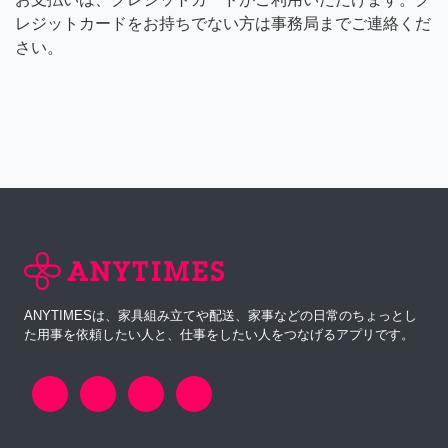
レジットカードをお持ちでない方は事務局までご連絡くだ
さい。
ANYTIMESは、家具組み立てや配送、家事などの日常のちょっとし
た用事を依頼したい人と、仕事をしたい人をつなげるアプリです。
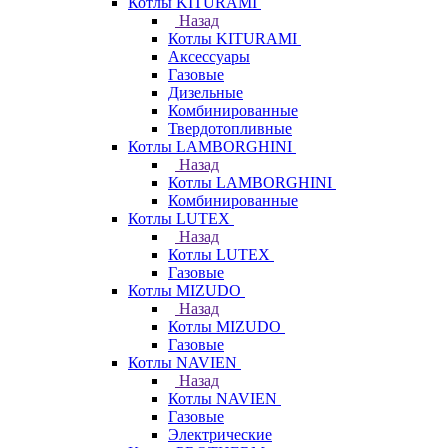
Котлы KITURAMI
Назад
Котлы KITURAMI
Аксессуары
Газовые
Дизельные
Комбинированные
Твердотопливные
Котлы LAMBORGHINI
Назад
Котлы LAMBORGHINI
Комбинированные
Котлы LUTEX
Назад
Котлы LUTEX
Газовые
Котлы MIZUDO
Назад
Котлы MIZUDO
Газовые
Котлы NAVIEN
Назад
Котлы NAVIEN
Газовые
Электрические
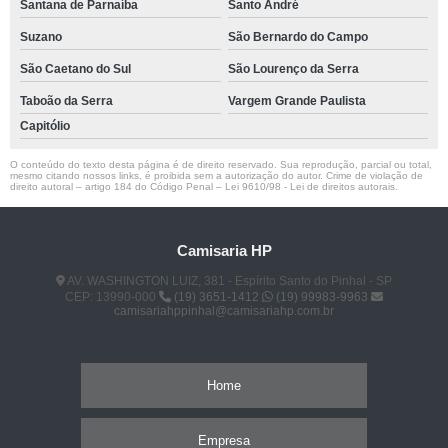
Santana de Parnaíba
Santo André
Suzano
São Bernardo do Campo
São Caetano do Sul
São Lourenço da Serra
Taboão da Serra
Vargem Grande Paulista
Capitólio
O conteúdo do texto desta página é de direito reservado. Sua reprodução, parcial ou total,
mesmo citando nossos links, é proibida sem a autorização do autor. Crime de violação de
direito autoral – artigo 184 do Código Penal –
Lei 9610/98 - Lei de direitos autorais
.
Camisaria HP
AV. WASHINGTON LUIZ, 381 - Espírito Santo do Pinhal - SP
CEP: 13990-000
(19) 3651-1412
(19) 99983-9963
camisariahppinhal@camisariahp.com.br
Home
Empresa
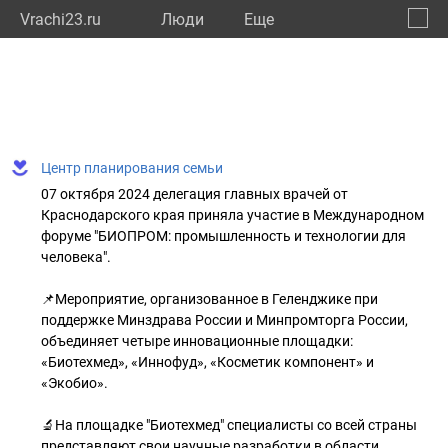
Vrachi23.ru
Люди
Eще
🔔
Красн
🔍
Центр планирования семьи
07 октября 2024 делегация главных врачей от
Краснодарского края приняла участие в Международном
форуме "БИОПРОМ: промышленность и технологии для
человека".
📌Мероприятие, организованное в Геленджике при
поддержке Минздрава России и Минпромторга России,
объединяет четыре инновационные площадки:
«Биотехмед», «Иннофуд», «Косметик компонент» и
«Экобио».
🔬На площадке "Биотехмед" специалисты со всей страны
представляют свои научные разработки в области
-------------------------
Exercise instructions
All of the records above should be written out exactly, with the pictures left out.

Result below
レジットカードをお持ちでない方は事務局までご連絡くだ
さい。
ANYTIMESは、家具組み立てや配送、家事などの日常のちょっとし
た用事を依頼したい人と、仕事をしたい人をつなげるアプリです。
Котлы KITURAMI
Назад
Котлы KITURAMI
Аксессуары
Газовые
Дизельные
Комбинированные
Твердотопливные
Котлы LAMBORGHINI
Назад
Котлы LAMBORGHINI
Комбинированные
Котлы LUTEX
Назад
Котлы LUTEX
Газовые
Котлы MIZUDO
Назад
Котлы MIZUDO
Газовые
Котлы NAVIEN
Назад
Котлы NAVIEN
Газовые
Электрические
Santana de Parnaíba
Santo André
Suzano
São Bernardo do Campo
São Caetano do Sul
São Lourenço da Serra
Taboão da Serra
Vargem Grande Paulista
Capitólio
O conteúdo do texto desta página é de direito reservado. Sua reprodução, parcial ou total,
mesmo citando nossos links, é proibida sem a autorização do autor. Crime de violação de
direito autoral – artigo 184 do Código Penal –
Lei 9610/98 - Lei de direitos autorais
.
Camisaria HP
AV. WASHINGTON LUIZ, 381 - Espírito Santo do Pinhal - SP
CEP: 13990-000
(19) 3651-1412
(19) 99983-9963
camisariahppinhal@camisariahp.com.br
Home
Empresa
Vrachi23.ru
Люди
Eще
🔔
Красн
🔍
Центр планирования семьи
07 октября 2024 делегация главных врачей от
Краснодарского края приняла участие в Международном
форуме "БИОПРОМ: промышленность и технологии для
человека".
📌Мероприятие, организованное в Геленджике при
поддержке Минздрава России и Минпромторга России,
объединяет четыре инновационные площадки:
«Биотехмед», «Иннофуд», «Косметик компонент» и
«Экобио».
🔬На площадке "Биотехмед" специалисты со всей страны
представляют свои научные разработки в области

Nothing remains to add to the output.